[Data entries]
^^^^

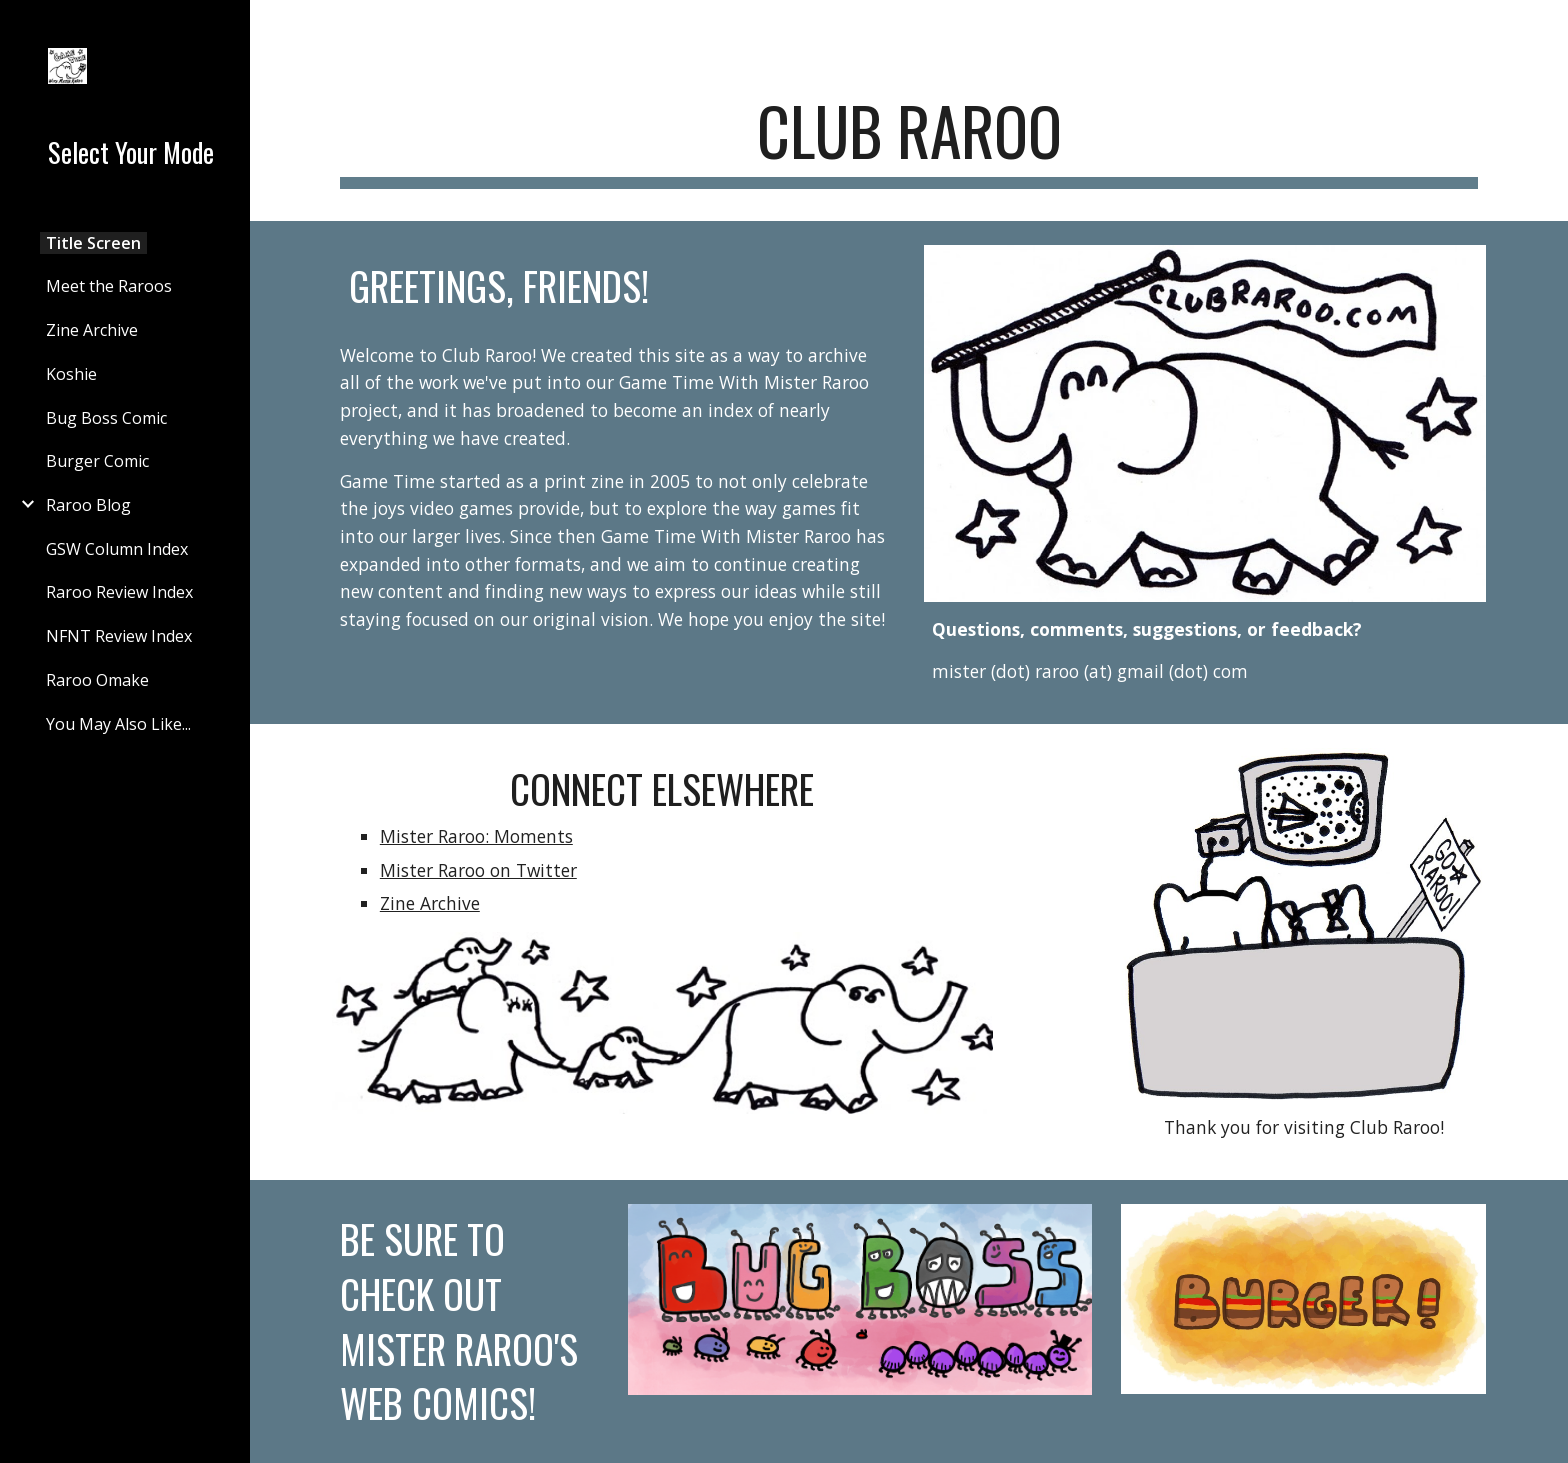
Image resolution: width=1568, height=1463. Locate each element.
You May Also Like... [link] (118, 724)
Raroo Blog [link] (88, 505)
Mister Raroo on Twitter (478, 870)
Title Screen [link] (93, 243)
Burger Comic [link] (97, 461)
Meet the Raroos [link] (109, 286)
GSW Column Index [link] (117, 549)
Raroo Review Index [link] (119, 592)
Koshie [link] (71, 374)
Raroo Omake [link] (97, 680)
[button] (1544, 28)
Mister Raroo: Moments (476, 836)
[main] (909, 140)
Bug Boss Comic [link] (106, 418)
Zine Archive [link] (92, 330)
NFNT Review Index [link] (119, 636)
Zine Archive (430, 903)
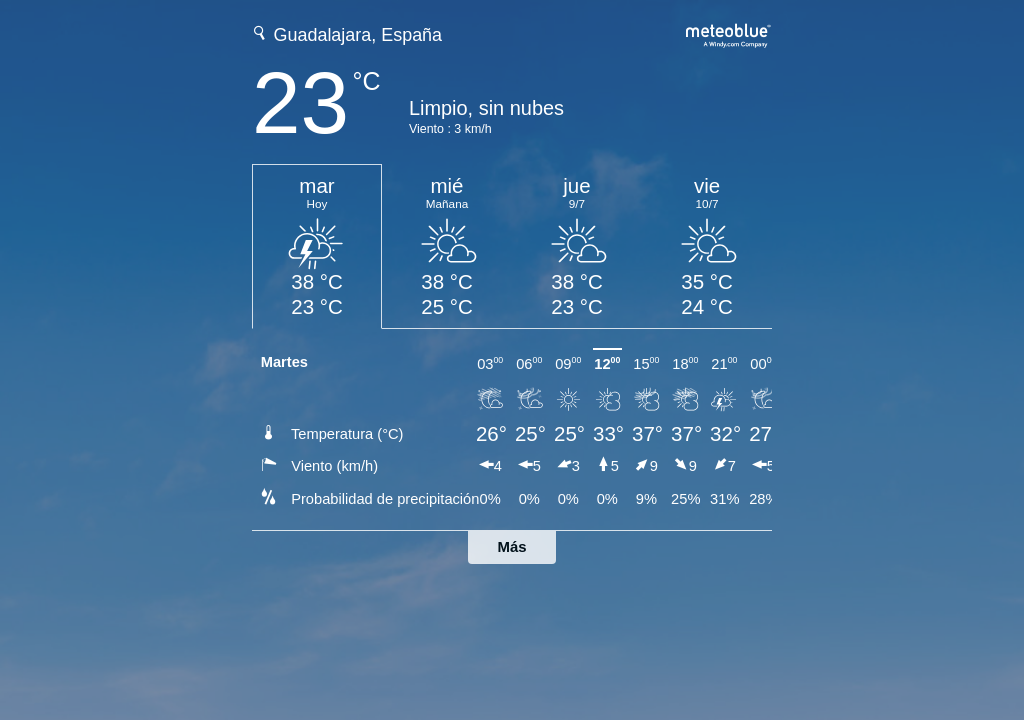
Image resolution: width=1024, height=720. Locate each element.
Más (511, 546)
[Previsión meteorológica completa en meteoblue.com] (729, 33)
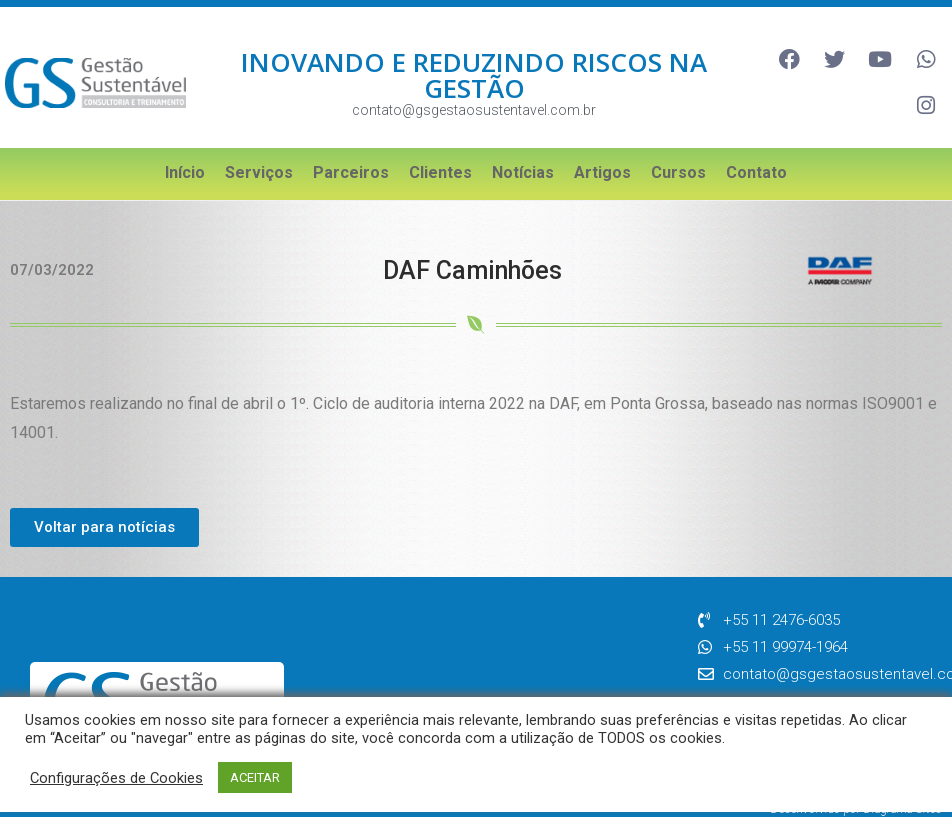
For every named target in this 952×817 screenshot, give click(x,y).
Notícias (523, 149)
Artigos (602, 149)
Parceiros (351, 149)
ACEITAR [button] (255, 777)
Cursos (678, 149)
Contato (756, 149)
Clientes (440, 149)
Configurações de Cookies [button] (116, 778)
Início (185, 149)
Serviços (259, 149)
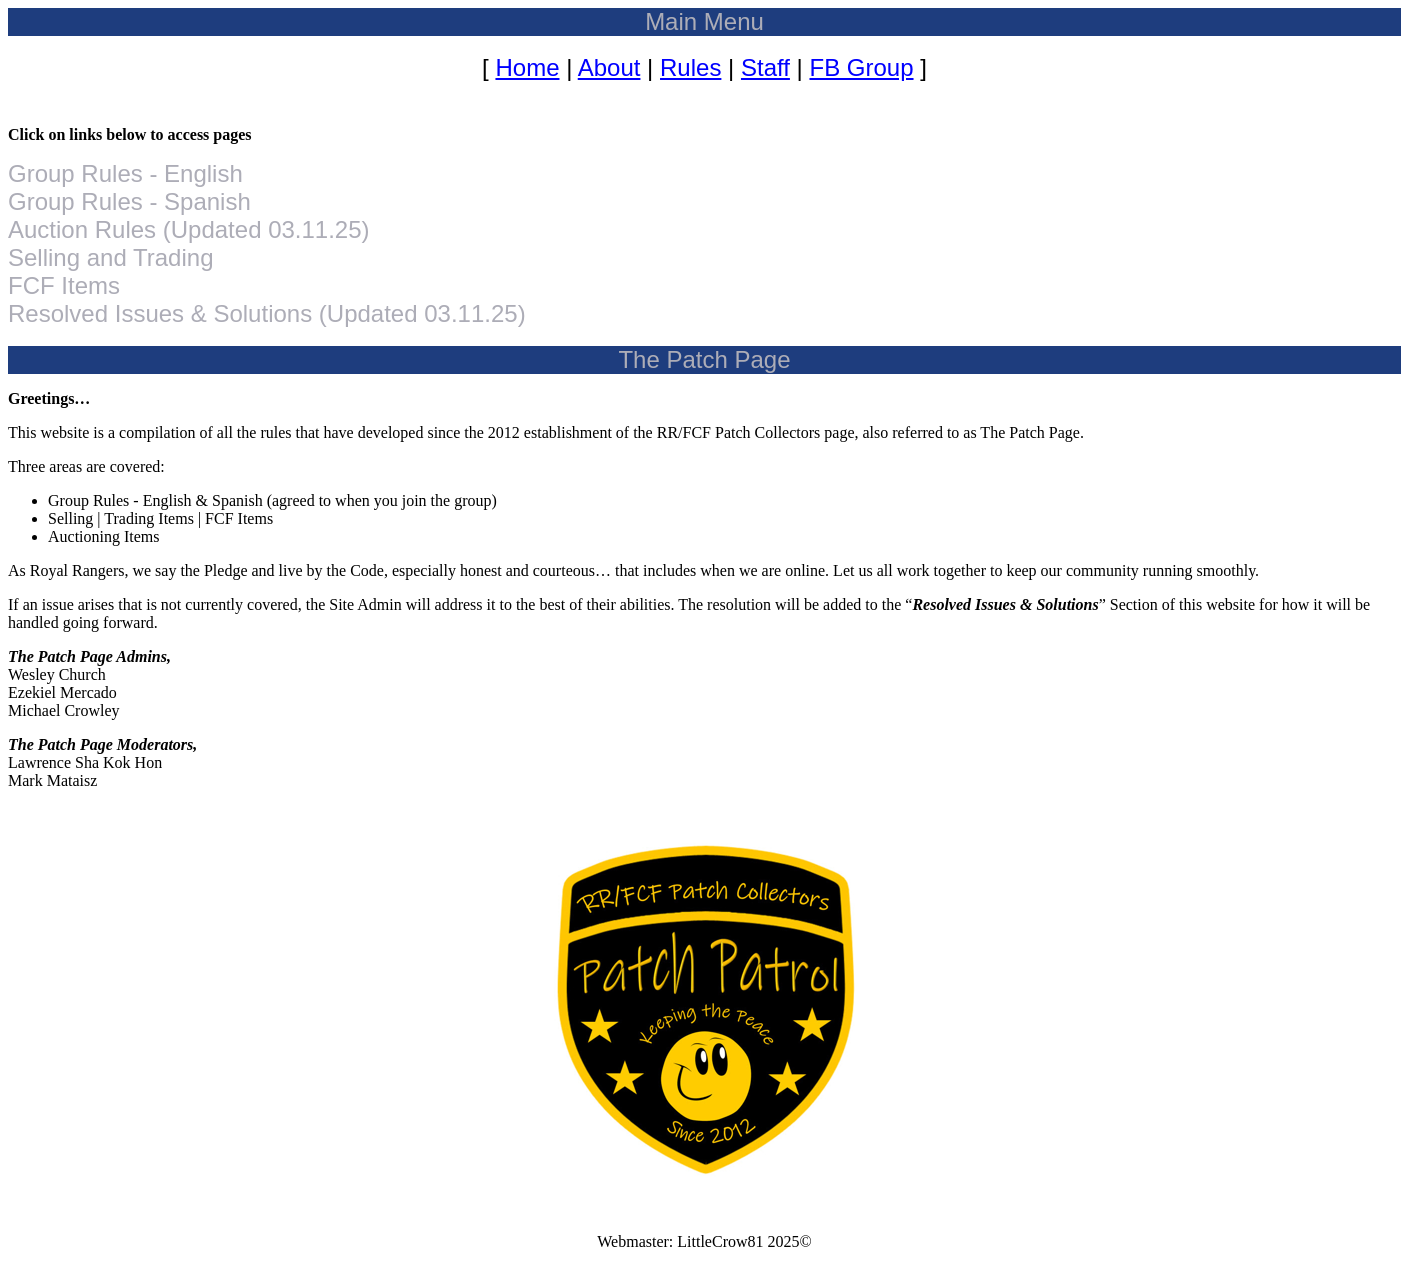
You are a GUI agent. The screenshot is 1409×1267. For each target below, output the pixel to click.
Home (527, 67)
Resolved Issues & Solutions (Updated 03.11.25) (267, 313)
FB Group (861, 67)
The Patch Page (704, 359)
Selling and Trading (110, 257)
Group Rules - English (125, 173)
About (609, 67)
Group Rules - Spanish (129, 201)
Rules (690, 67)
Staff (765, 67)
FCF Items (64, 285)
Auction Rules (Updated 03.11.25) (189, 229)
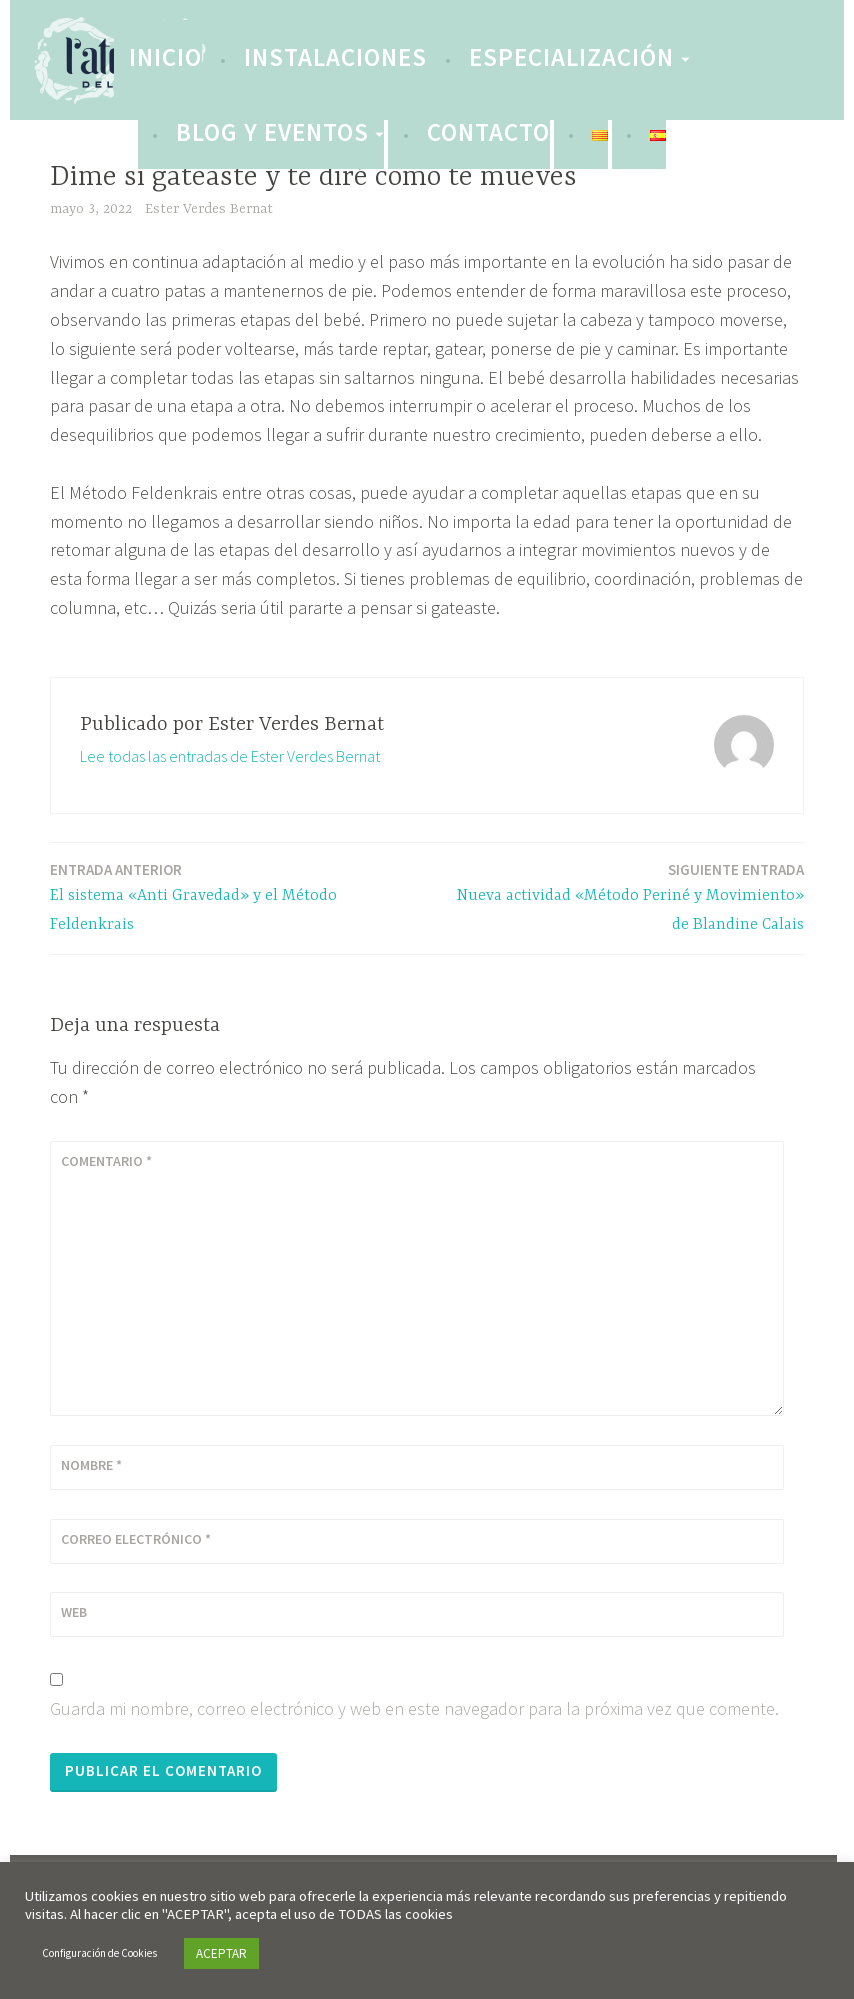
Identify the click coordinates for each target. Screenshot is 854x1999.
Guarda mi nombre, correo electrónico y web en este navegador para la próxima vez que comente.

^^^^

■ **WORK REQUEST**: Count how many lines of the records hold the string "Mister"; the answer is that number alone.

■ **RESPONSE TO THIS TASK**: 2